OF TWO MINDS, The Conversation Starter
What I get from the film, and you can to
Posted Aug 29, 2012
Five million or more citizens of the United States have this condition. Only a few are criminally violent. Most carry on as best they can. Some fall to suicide, the self- inflicted violence that is more likely to be the fate of a bipolar person than that he or she hurt others; and some prosper. I am one who has prospered, turning lemons into lemonade after decades of personal failure. The lemonade is the film and the book “bipolar bare” that I wrote about my mental illness. I have become someone whom others, generally those with the disorder or those affected by the disorder, want to talk to. They want me to hear their stories and to reassure them that they are valuable human beings. Each of these interactions is a conversation among peers that exchanges valuable information. I learn from them; they learn from me.
Some of the best conversations have come about through the Q and A sessions after a screening of the film. Six times I have stood before the audience after the screening of OF TWO MINDS with the filmmakers and the other cast members, heard the universal praise of this film, and fielded numerous questions. The film is praised by the audience members, who clap vigorously at the end of each screening, as an accessible film.
They state how they see part of themselves or a family member or friend in characters revealed. The audience can relate to the cast and their families and see the humor that flows beneath the condition. They ask the filmmakers about the humor in the film. Doug or Lisa answer that the humor is essential to making a film that deals with the tragedy of suicide and severe mental pain by balancing it with other side of the condition, which can be comic. Comedy, the inverse of tragedy, exposes the human element in those afflicted with Bipolar Disorder. I get a lot of laughs in the film, especially when I say it would be fun to cross dress again. My wife quickly says that she hopes I won’t do it. I respond that I would only if I lost 100 lbs. I can be a big ham.
Another question often asked is: Do we who have bipolar disorder experience times of mood balance? I am able to answer that I did. There were periods of time, some lasting months at a stretch, when I experienced no major mood swings. What follows on from that question is: how did I cope with the major mood swings? I can answer that by saying that I self-medicated with illegal drugs. This leads to the question: how often is the condition one of dual diagnosis? The answer to this is very often. What I find from these questions is that there still exists, in spite of all the information available on Bipolar Disorder, a huge lack of knowledge about it and a prevailing fear by those with it , those around people with the condition, and the general public.

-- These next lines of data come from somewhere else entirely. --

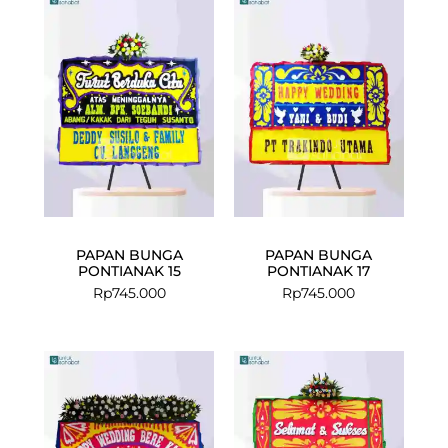
PAPAN BUNGA
PAPAN BUNGA
PONTIANAK 15
PONTIANAK 17
Rp
745.000
Rp
745.000
Current
Original
price
price
is:
was:
Rp1.252.000.
Rp1.325.000.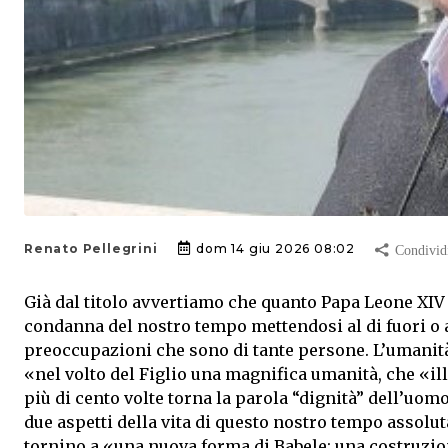
Renato Pellegrini
dom 14 giu 2026 08:02
Già dal titolo avvertiamo che quanto Papa Leone XIV 
condanna del nostro tempo mettendosi al di fuori o a
preoccupazioni che sono di tante persone. L’umanità
«nel volto del Figlio una magnifica umanità, che «ill
più di cento volte torna la parola “dignità” dell’uo
due aspetti della vita di questo nostro tempo assolu
tornino a «una nuova forma di Babele: una costruzi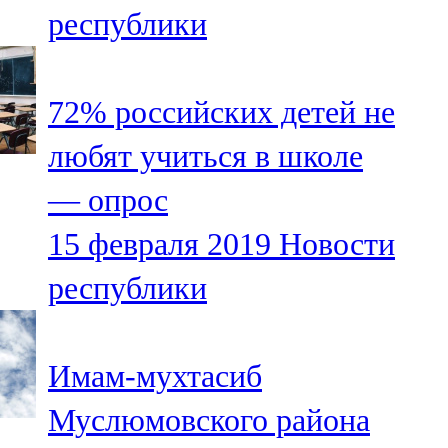
республики
107,8 FM
Теләче
72% российских детей не
106,1 FM
любят учиться в школе
Түбән Кама
— опрос
102,6 FM
15 февраля 2019
Новости
Чирмешән
республики
107,7 FM
Чистай
Имам-мухтасиб
103,0 FM
Муслюмовского района
Чүпрәле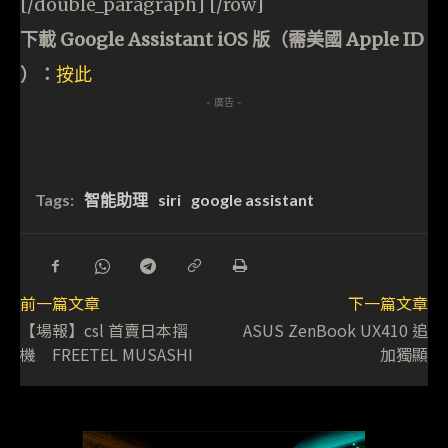
[/double_paragraph] [/row]
下載 Google Assistant iOS 版（需美國 Apple ID
）：
按此
- 廣告 -
Tags:
智能助理
siri
google assistant
前一篇文章
下一篇文章
【場報】csl 首賣日本摺
ASUS ZenBook UX410 追
機 FREETEL MUSASHI
加獨顯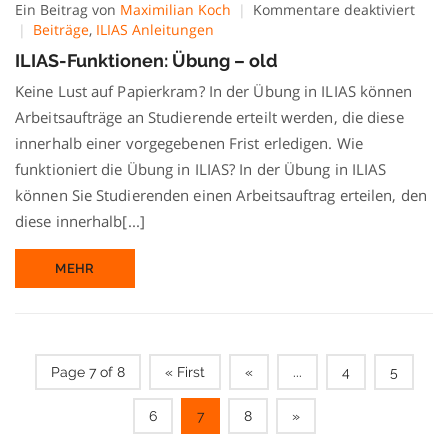
für
Ein Beitrag von
Maximilian Koch
Kommentare deaktiviert
ILIAS
Beiträge
,
ILIAS Anleitungen
Funk
ILIAS-Funktionen: Übung – old
Übu
–
Keine Lust auf Papierkram? In der Übung in ILIAS können
old
Arbeitsaufträge an Studierende erteilt werden, die diese
innerhalb einer vorgegebenen Frist erledigen. Wie
funktioniert die Übung in ILIAS? In der Übung in ILIAS
können Sie Studierenden einen Arbeitsauftrag erteilen, den
diese innerhalb[...]
MEHR
Page 7 of 8
« First
«
...
4
5
6
7
8
»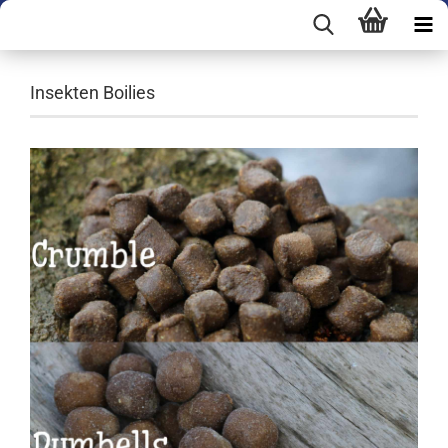
Insekten Boilies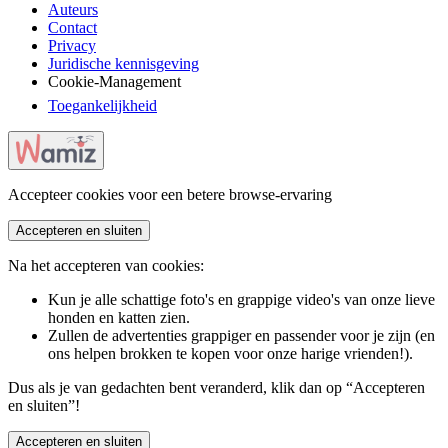
Auteurs
Contact
Privacy
Juridische kennisgeving
Cookie-Management
Toegankelijkheid
Accepteer cookies voor een betere browse-ervaring
Accepteren en sluiten
Na het accepteren van cookies:
Kun je alle schattige foto's en grappige video's van onze lieve
honden en katten zien.
Zullen de advertenties grappiger en passender voor je zijn (en
ons helpen brokken te kopen voor onze harige vrienden!).
Dus als je van gedachten bent veranderd, klik dan op “Accepteren
en sluiten”!
Accepteren en sluiten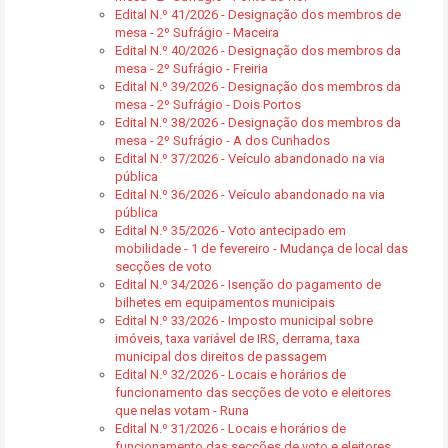
Edital N.º 41/2026 - Designação dos membros de
mesa - 2º Sufrágio - Maceira
Edital N.º 40/2026 - Designação dos membros da
mesa - 2º Sufrágio - Freiria
Edital N.º 39/2026 - Designação dos membros da
mesa - 2º Sufrágio - Dois Portos
Edital N.º 38/2026 - Designação dos membros da
mesa - 2º Sufrágio - A dos Cunhados
Edital N.º 37/2026 - Veículo abandonado na via
pública
Edital N.º 36/2026 - Veículo abandonado na via
pública
Edital N.º 35/2026 - Voto antecipado em
mobilidade - 1 de fevereiro - Mudança de local das
secções de voto
Edital N.º 34/2026 - Isenção do pagamento de
bilhetes em equipamentos municipais
Edital N.º 33/2026 - Imposto municipal sobre
imóveis, taxa variável de IRS, derrama, taxa
municipal dos direitos de passagem
Edital N.º 32/2026 - Locais e horários de
funcionamento das secções de voto e eleitores
que nelas votam - Runa
Edital N.º 31/2026 - Locais e horários de
funcionamento das secções de voto e eleitores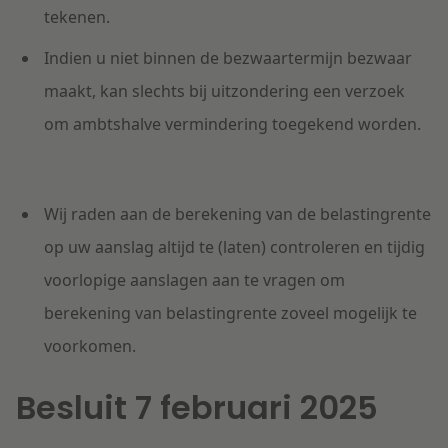
tekenen.
Indien u niet binnen de bezwaartermijn bezwaar
maakt, kan slechts bij uitzondering een verzoek
om ambtshalve vermindering toegekend worden.
Wij raden aan de berekening van de belastingrente
op uw aanslag altijd te (laten) controleren en tijdig
voorlopige aanslagen aan te vragen om
berekening van belastingrente zoveel mogelijk te
voorkomen.
Besluit 7 februari 2025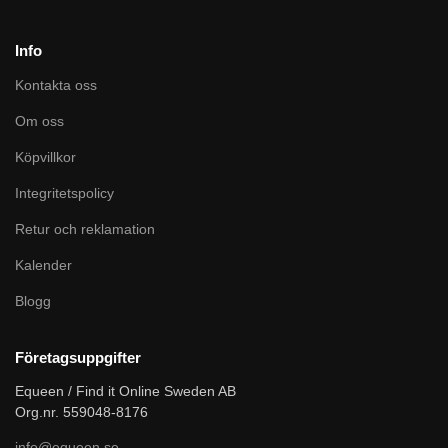
Info
Kontakta oss
Om oss
Köpvillkor
Integritetspolicy
Retur och reklamation
Kalender
Blogg
Företagsuppgifter
Equeen / Find it Online Sweden AB
Org.nr. 559048-8176
info@equeen.se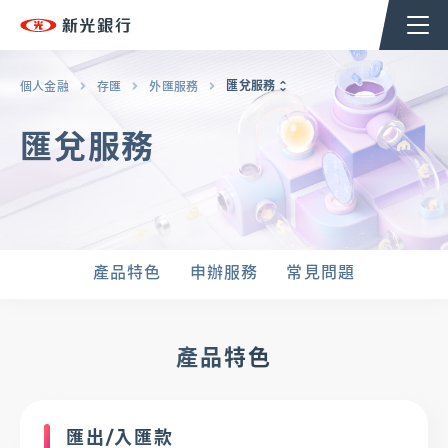
個人金融
企業金融
香港分行
企業永續
匯兌服務
個人金融
存匯
外匯服務
匯兌服務
台新新光集團
返回至個人金融首頁
產品特色
申辦服務
常見問題
OMNI-U
信用卡
產品特色
貸款
匯出/入匯款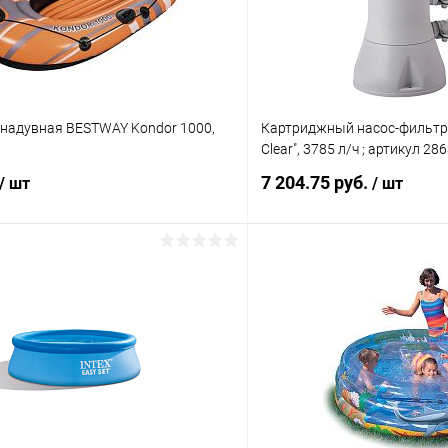
 надувная BESTWAY Kondor 1000,
Картриджный насос-фильтр I
Clear", 3785 л/ч ; артикул 28
7 204.75 руб.
/ шт
/ шт
Подписаться
Подпис
 клик
Сравнение
Купить в 1 клик
ое
Недоступно
В избранное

This brings up the subject of stigma. People are afraid to admit they have the disorder for the consequences it will have on their lives. Doug and Lisa field many questions about how they selected the four featured characters in the film. They answer that they interviewed many people before settling on Cheri, Petey, Liz, and me. They speak how they had wanted to use a Wall Street banker, but he was afraid that exposing himself in the film would affect his career. The audience then notes that all the people in the film are creative. I answer that I too have noticed that many bipolar people are creative, but not all. There are no reliable statistics that prove Bipolar Disorder is associated with creativity. Creativity, I add, is not limited just to the arts. Bankers, doctors, and dentists can be creative forces in their fields, but revealing mental illness is another matter. I note that in the arts being a little crazy is acceptable. How many people however would go to a crazy dentist, but they have and will buy art from a crazy painter? Yet the main reason that I say that I expose myself in this film is desire not to shrink before my condition. The stigma attacted to Bipolar Disorder must be smashed.
OF TWO MINDS creates a different picture of the bipolar condition -- one that is not wrapped in medical or psychiatric jargon. It is a portrait that shows us who have the condition in full spectrum from the nature of our illness to the dimension of our lives, which are lived in and beyond the confines of our illness. This portrait is one that provides understanding for everyone. It is a gentle yet effective description. OF TWO MINDS is helping to smash the stigma associated Bipolar Disorder, and that makes me feel good that I am contributing to this effort. The film also makes me feel more normal, since the portrait of me doesn’t simply focus on my illness. It shows the many dimensions of my life. Lastly I relish the fact that this film is helping others cope with and understand the bipolar condition. I spent a lot of time in my life feeling bad and thinking negative thoughts. Participating in OF TWO MINDS continued my education on the illness and liberated me from fear and self-loathing. My self-esteem has risen another notch because of my part in making this film a reality. The conversation started by this film will help bipolar people feel better about themselves, and friends, family, and interested others know there is nothing to fear from the majority of bipolar people. To be part of this film is one of the highlights of my life.